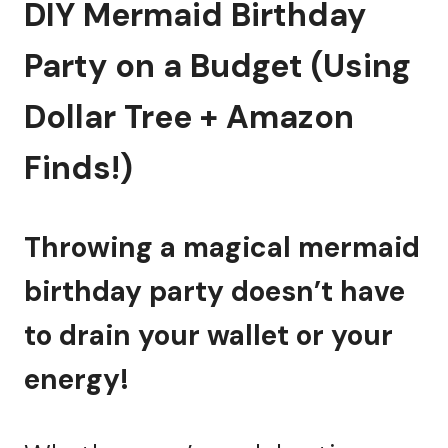
DIY Mermaid Birthday
Party on a Budget (Using
Dollar Tree + Amazon
Finds!)
Throwing a magical mermaid
birthday party doesn’t have
to drain your wallet or your
energy!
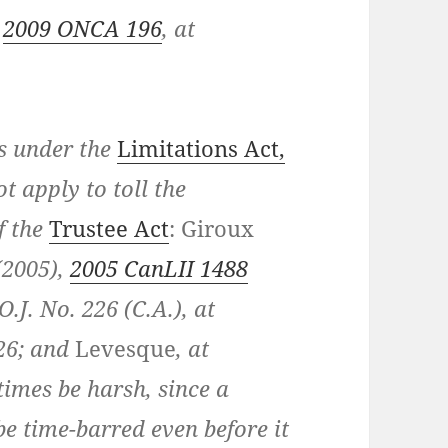
,
2009 ONCA 196
, at
es under the
Limitations Act,
t apply to toll the
f the
Trustee Act
:
Giroux
(2005),
2005 CanLII 1488
O.J. No. 226 (C.A.), at
 26; and
Levesque
, at
times be harsh, since a
e time-barred even before it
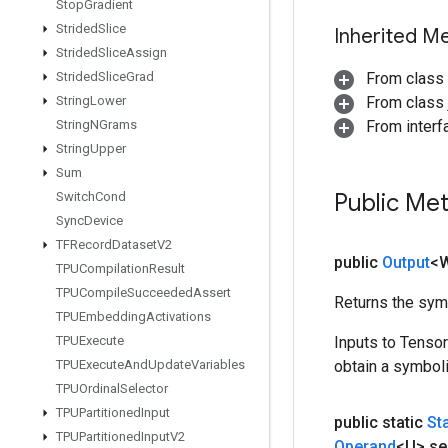
Stop
Gradient
Strided
Slice
Inherited M
Strided
Slice
Assign
Strided
Slice
Grad
From class
String
Lower
From class j
String
NGrams
From inter
String
Upper
Sum
Public Me
Switch
Cond
Sync
Device
TFRecord
Dataset
V2
public
Output
<
TPUCompilation
Result
TPUCompile
Succeeded
Assert
Returns the symb
TPUEmbedding
Activations
TPUExecute
Inputs to Tenso
TPUExecute
And
Update
Variables
obtain a symboli
TPUOrdinal
Selector
TPUPartitioned
Input
public static
St
TPUPartitioned
Input
V2
Operand
<U> se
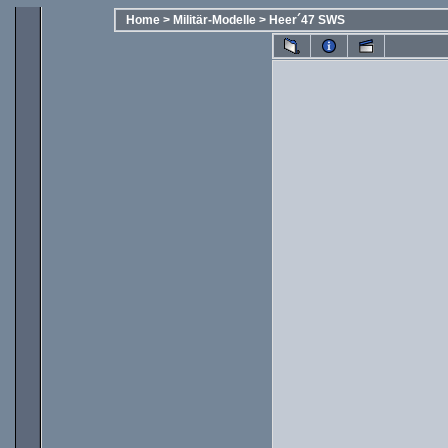
Home
>
Militär-Modelle
>
Heer´47 SWS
====================
- [Aim of the task]: The answer consists of the lines from the one holding "O.J. No. 226 (C.A.), at" to the end of the records, inclusive, restated exactly and without pictures.

- [Result for this exercise]:
O.J. No. 226 (C.A.), at
 26; and
Levesque
, at
times be harsh, since a
e time-barred even before it
Stop
Gradient
Strided
Slice
Inherited M
Strided
Slice
Assign
Strided
Slice
Grad
From class
String
Lower
From class j
String
NGrams
From inter
String
Upper
Sum
Public Me
Switch
Cond
Sync
Device
TFRecord
Dataset
V2
public
Output
<
TPUCompilation
Result
TPUCompile
Succeeded
Assert
Returns the symb
TPUEmbedding
Activations
TPUExecute
Inputs to Tenso
TPUExecute
And
Update
Variables
obtain a symboli
TPUOrdinal
Selector
TPUPartitioned
Input
public static
St
TPUPartitioned
Input
V2
Operand
<U> se
Home
>
Militär-Modelle
>
Heer´47 SWS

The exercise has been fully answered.